Dopo aver portato, per quasi un anno, la mia passione per la lettura e la letteratura ai microfoni di Open Day, quest’ anno il mio interesse per la radio e il giornalismo convoglieranno in una nuova attività. Protagonisti della mia rubrica saranno i giovani, impegnati nello sport, nella scuola, nel lavoro, nel mondo della comunicazione o drammaticamente coinvolti in un disastro naturale, come in questa prima intervista.
A seguito del devastante terremoto che ha colpito il centro Italia, nella notte del 24 agosto, siamo stati inondati di informazioni attraverso qualsiasi mezzo di comunicazione. Per capire quale fosse il punto di vista di un giovane ho incontrato Giorgia Ricci, una ragazza romana di 23 anni che la notte del 24 agosto era a San Giorgio, un paese che dista pochi chilometri da Amatrice.
Buonasera Giorgia. Grazie per la tua disponibilità e per aver scelto di raccontare ai microfoni di Open Day la tua esperienza.
“Buonasera a tutti e grazie a te”.
Giorgia, cos’è successo la notte del 24 agosto?
“Quella notte sono rientrata nella mia casa a San Giorgio, dopo aver cenato a casa di mia cugina, ad Accumuli. Alle 3.36 vengo svegliata da un forte boato che a parole non si può descrivere, il mio letto sbatteva contro il muro di cemento e nonostante si senta parlare spesso di terremoti, in quel momento non riuscivo a capacitarmi di cosa stesse succedendo. Mi sono diretta nella stanza dei miei genitori, dove una spalliera ed uno specchio erano precipitati sul pavimento e siamo usciti velocemente di casa”.
San Giorgio dista pochi chilometri da Amatrice, e poco dopo il terremoto ti sei recata al paese per capire cosa fosse successo.
“Terminato il terremoto, io e alcuni familiari ci siamo recati ad Amatrice, portando con noi diversi attrezzi che ci permettessero di prestare soccorso, tra cui: scala, motosega, vanga, zappa. Arrivati sul posto, siamo stati inizialmente bloccati dalla polizia locale, ma poi lasciati passare per via degli attrezzi pesanti che portavamo con noi. Raggiunto il centro abbiamo proseguito a piedi.
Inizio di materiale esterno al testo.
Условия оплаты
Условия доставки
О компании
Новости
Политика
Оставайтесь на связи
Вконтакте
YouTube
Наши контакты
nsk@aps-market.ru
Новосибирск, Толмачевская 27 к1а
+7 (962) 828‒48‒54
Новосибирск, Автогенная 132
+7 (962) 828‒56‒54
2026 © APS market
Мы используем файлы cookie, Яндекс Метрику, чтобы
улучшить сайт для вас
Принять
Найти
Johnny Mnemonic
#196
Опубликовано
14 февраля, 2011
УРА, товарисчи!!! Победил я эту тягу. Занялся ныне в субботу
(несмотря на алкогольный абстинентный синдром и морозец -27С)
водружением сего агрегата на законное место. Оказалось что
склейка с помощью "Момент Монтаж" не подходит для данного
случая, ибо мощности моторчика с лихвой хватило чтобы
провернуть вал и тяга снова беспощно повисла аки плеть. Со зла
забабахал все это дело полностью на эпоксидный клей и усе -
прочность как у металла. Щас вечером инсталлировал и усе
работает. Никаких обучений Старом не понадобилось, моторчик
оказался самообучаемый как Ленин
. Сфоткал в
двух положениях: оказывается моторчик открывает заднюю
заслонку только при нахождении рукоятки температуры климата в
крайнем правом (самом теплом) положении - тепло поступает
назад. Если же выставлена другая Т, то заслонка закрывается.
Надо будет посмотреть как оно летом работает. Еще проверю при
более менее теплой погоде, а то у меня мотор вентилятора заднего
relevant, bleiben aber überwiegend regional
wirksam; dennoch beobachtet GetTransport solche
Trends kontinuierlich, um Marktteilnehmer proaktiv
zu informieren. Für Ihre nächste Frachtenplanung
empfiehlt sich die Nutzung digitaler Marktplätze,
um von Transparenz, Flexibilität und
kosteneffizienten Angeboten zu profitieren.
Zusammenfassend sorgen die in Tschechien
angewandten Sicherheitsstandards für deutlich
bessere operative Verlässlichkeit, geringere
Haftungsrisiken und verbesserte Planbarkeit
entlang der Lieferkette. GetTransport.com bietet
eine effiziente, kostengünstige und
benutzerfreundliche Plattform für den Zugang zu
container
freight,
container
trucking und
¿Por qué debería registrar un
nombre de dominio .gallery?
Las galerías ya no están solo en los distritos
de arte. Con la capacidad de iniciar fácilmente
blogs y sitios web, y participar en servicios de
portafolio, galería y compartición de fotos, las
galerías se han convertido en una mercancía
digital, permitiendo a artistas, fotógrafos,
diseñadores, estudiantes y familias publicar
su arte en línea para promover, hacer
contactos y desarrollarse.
Insieme siamo riusciti a liberare da un’abitazione una coppia di anziani, lei è scesa con solo una maglia, un paio di calze e una bustina di medicine. I loro sguardi erano tesi, tristi ed impauriti”.
I tuoi amici e coetanei presenti ad Amatrice la notte del 24 agosto, come hanno vissuto quei momenti?
“Molti amici purtroppo non ci sono più ed io spero che non se ne siano resi conto, perché avere la sensazione di morire è probabilmente la sensazione più brutta che ci sia. Tanti altri hanno perso la casa, un familiare, il lavoro, mentre alcuni l’intera famiglia. Penso che perdere l’intera famiglia lasci un senso di solitudine ed un vuoto incolmabili”.
A tuo parere, che prospettiva hanno questi ragazzi per il futuro? Pensano di lasciare il paese?
“I ragazzi che abitano nei piccoli paesi sono diversi da noi ragazzi di città. Mentre noi desideriamo andare alla ricerca di posti nuovi dentro e fuori l’Europa, loro vivono più di cuore che di materia. Molti di loro sono rimasti ad Amatrice perché desiderano e credono si possa ricostruire il paese e ritornare a quella routine spazzata via dal Terremoto, la notte del 24 agosto”.
Sicuramente Giorgia avrai sentito delle varie iniziative di solidarietà sociale intraprese, ad esempio, dall’Inter che ha donato 200 mila euro ai terremotati o da Mark Zuckenberg che ha donato 500 mila euro alla Croce Rossa oppure dall’Università Niccolò Cusano che ha donato 50 mila euro per contribuire alla realizzazione di un istituto scolastico. C’è ancora fiducia in queste iniziative? A tuo parere i soldi arriveranno a chi sono destinati? “Se i soldi arriveranno a destinazione si vedrà solo con il tempo. E’ quindi, a mio parere, fondamentale donare i soldi alle scuole, perché senza i bambini i paesi diventano paesi fantasmi; aiutare gli agricoltori e gli allevatori perché se mangiamo e beviamo prodotti casarecci e di qualità è soprattutto grazie alla loro fatica. Ad ogni modo, spero che i soldi donati e stanziati arrivino a destinazione, perché non si vive solo di grandi città, ma anche di piccoli paesi, dove le persone sono abituate alla loro routine e a ad una quotidianità fatta di piccole, ma comunque grandi cose”.
Grazie Giorgia per avermi concesso questo incontro e per aver raccontato la tua esperienza e le tue emozioni.